Va’ dove ti porta il cuore
Dieci anni dopo ‘Rocia’ è tornato, per dare una mano agli élite dell’Ambrì. ‘Sentivo che era tempo per qualcosa di nuovo’.
Piotta – Non l’immaginava neppure lui, ma alla fine è tornato. Alla Valascia, su quella stessa panchina che Rostislav Cada, ‘Rocia’ per gli amici, aveva conosciuto una prima volta negli anni Novanta. Quand’era arrivato agli élite dell’Ambrì transitando da Ascona. Da lì alla panchina della prima squadra, prima in qualità di assistente, poi di allenatore-capo, il passo è stato breve. A quella parentesi, cinque anni dopo ne seguì un’altra. E ora, dieci anni più tardi, rieccolo qui. Ed è la terza volta. «No, sinceramente non l’avrei mai detto – spiega, l’oggi sessantatreenne tecnico nato a Brno, in Repubblica Ceca –. Perché sono tornato? Perché l’anno scorso, al termine della stagione, ho cominciato a riflettere su cos’avrei ancora potuto fare nel mondo dell’hockey. Ho lavorato molto ai massimi livelli in Russia (Avangard Omsk, ndr), Cechia (Liberec, ndr) e Slovacchia (Bratislava e Kosice, ndr), e sono stati anni impegnativi. Così mi sono detto che forse era tempo di intraprendere qualcosa di nuovo. Magari ripartendo dal basso, per trasmettere ad altri la mia esperienza e le mie conoscenze. Un conto è allenare dei professionisti, un altro è farlo con i giovani. Con i ragazzi devi saper sfruttare il loro potenziale ma pure la loro grande passione. Ben sapendo, però, che è ancora tutto da costruire». Così, quando è arrivata la proposta dell’Ambrì, non ti è stato difficile accettare. «In verità avevo anche qualche altra possibilità, ma nessuna mi aveva convinto. Era come se percepissi che la migliore tra le opportunità dovesse ancora arrivare. Poi, appunto, si è presentato l’Ambrì, che mi ha proposto di guidare gli élite sino a fine stagione. Sono una persona realista, che reagisce quando è il momento di farlo. È il cuore, per così dire, a dirmi cosa debbo fare. E il cuore mi ha detto che quella proposta l’avrei dovuta accettare».

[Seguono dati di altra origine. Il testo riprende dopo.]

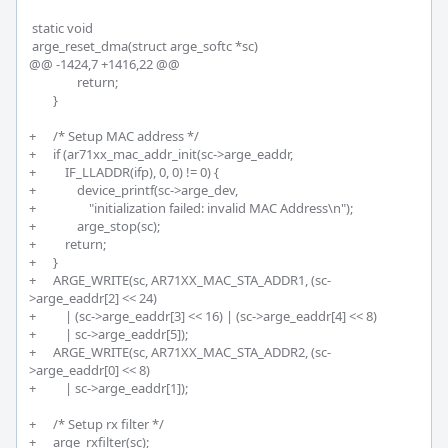
 static void

 arge_reset_dma(struct arge_softc *sc)

@@ -1424,7 +1416,22 @@

 		return;

 	}

+	/* Setup MAC address */

+	if (ar71xx_mac_addr_init(sc->arge_eaddr, 

+	    IF_LLADDR(ifp), 0, 0) != 0) {

+		device_printf(sc->arge_dev,

+		    "initialization failed: invalid MAC Address\n");

+		arge_stop(sc);	

+	    return;

+	}

+	ARGE_WRITE(sc, AR71XX_MAC_STA_ADDR1, (sc-
>arge_eaddr[2] << 24)

+	    | (sc->arge_eaddr[3] << 16) | (sc->arge_eaddr[4] << 8)

+	    | sc->arge_eaddr[5]);

+	ARGE_WRITE(sc, AR71XX_MAC_STA_ADDR2, (sc-
>arge_eaddr[0] << 8)

+	    | sc->arge_eaddr[1]);

+	/* Setup rx filter */

+	arge_rxfilter(sc);
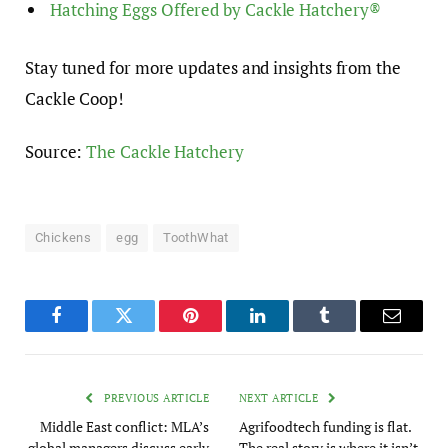
Hatching Eggs Offered by Cackle Hatchery®
Stay tuned for more updates and insights from the
Cackle Coop!
Source:
The Cackle Hatchery
Chickens
egg
ToothWhat
Facebook
Twitter
Pinterest
LinkedIn
Tumblr
Email
PREVIOUS ARTICLE
NEXT ARTICLE
Middle East conflict: MLA’s
Agrifoodtech funding is flat.
global managers discuss early
The real story is where it isn’t.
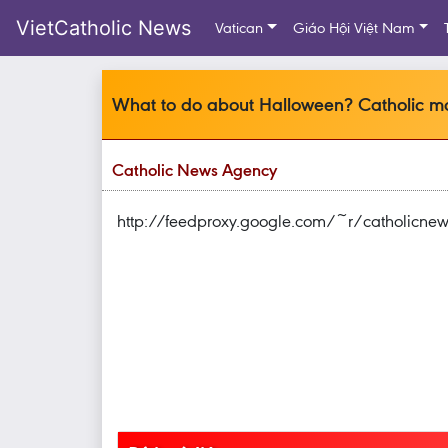
VietCatholic News
Vatican
Giáo Hội Việt Nam
What to do about Halloween? Catholic mo
Catholic News Agency
http://feedproxy.google.com/~r/catholic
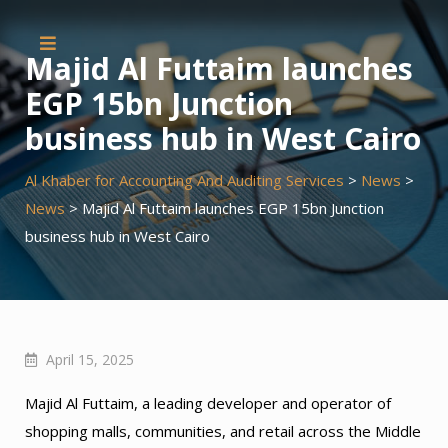
Skip
to
Majid Al Futtaim launches
content
EGP 15bn Junction
business hub in West Cairo
Al Khaber for Accounting And Auditing Services
>
News
>
News
>
Majid Al Futtaim launches EGP 15bn Junction
business hub in West Cairo
April 15, 2025
Majid Al Futtaim, a leading developer and operator of
shopping malls, communities, and retail across the Middle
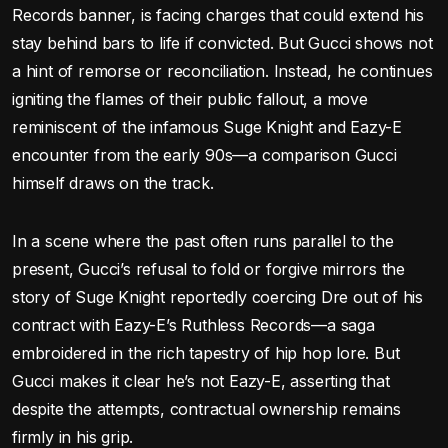
Records banner, is facing charges that could extend his
stay behind bars to life if convicted. But Gucci shows not
a hint of remorse or reconciliation. Instead, he continues
igniting the flames of their public fallout, a move
reminiscent of the infamous Suge Knight and Eazy-E
encounter from the early 90s—a comparison Gucci
himself draws on the track.
In a scene where the past often runs parallel to the
present, Gucci’s refusal to fold or forgive mirrors the
story of Suge Knight reportedly coercing Dre out of his
contract with Eazy-E’s Ruthless Records—a saga
embroidered in the rich tapestry of hip hop lore. But
Gucci makes it clear he’s not Eazy-E, asserting that
despite the attempts, contractual ownership remains
firmly in his grip.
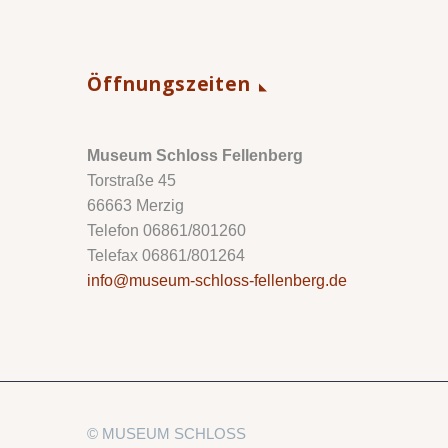
Öffnungszeiten
Museum Schloss Fellenberg
Torstraße 45
66663 Merzig
Telefon 06861/801260
Telefax 06861/801264
info@museum-schloss-fellenberg.de
© MUSEUM SCHLOSS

E il tuo cuore sa già se questa sarà davvero solo una parentesi sino a fine stagione? «È presto per dirlo, no? Dobbiamo ancora fare il primo passo, e io devo cominciare a concretizzare il mio lavoro. Insomma, facciamo una cosa alla volta». Di sicuro, però, in questi mesi sai bene cosa ti aspetta. Alla guida di un gruppo in grande difficoltà, visto che gli élite dell’Ambrì sono ultimi in classifica con 11 punti in 29 partite, staccati di ben 14 lunghezze dai penultimi, cioè il Lugano. Come dire che, pescando alla Valascia e alla Resega, i Ticino Rockets non hanno fatto un gran favore ai due
serbatoi più rinomati del cantone a livello juniores... «Quando si parla di giovani, la prima cosa su cui ci si deve focalizzare è la preparazione di quei ragazzi al professionismo. Quindi sì, ciò che è stato realizzato a Biasca è senza dubbio la soluzione migliore. Poi, è ovvio, le squadre che hanno perso quei giocatori un po’ si sono indebolite, ma la priorità dev’essere quella della formazione. Senza dimenticare che in futuro quegli stessi ragazzi torneranno per dare un mano, permettendo di sfruttarne le qualità nel frattempo acquisite». Il primo impatto con i tuoi ragazzi com’è stato? «Non posso
dire se la prima impressione è quella giusta, ma di sicuro al mio arrivo ho visto tutto l’impegno e la passione che questi giovani intendono metterci. E questa è la base fondamentale per poter cambiare le cose». Può la passione sopperire al talento? «Ciò che mi posso permettere di dire è che nell’hockey conta il carattere. Se un giocatore ha il talento ma non il carattere, è solo questione di tempo prima che si perda per strada. Al contrario, un ragazzo che a una certa età non è ancora pronto fisicamente o tatticamente ma ha grande voglia di lavorare, potrebbe riuscire a compiere dei miracoli. È di questo tipo di giocatori che ogni squadra ha bisogno. Infatti, senza certi onesti lavoratori anche i giocatori più forti varrebbero di meno». È questo il messaggio che hai lanciato ai tuoi giocatori la prima volta in cui li hai incontrati? «In verità – sorride – in quell’occasione c’erano parecchi dirigenti e il mio discorso è stato piuttosto conciso». Vale a dire? «Ho illustrato soltanto una primissima idea, che però dal mio punto di vista è fondamentale. E cioè che se perdiamo le partite non è per merito dei nostri avversari, ma unicamente per colpa nostra».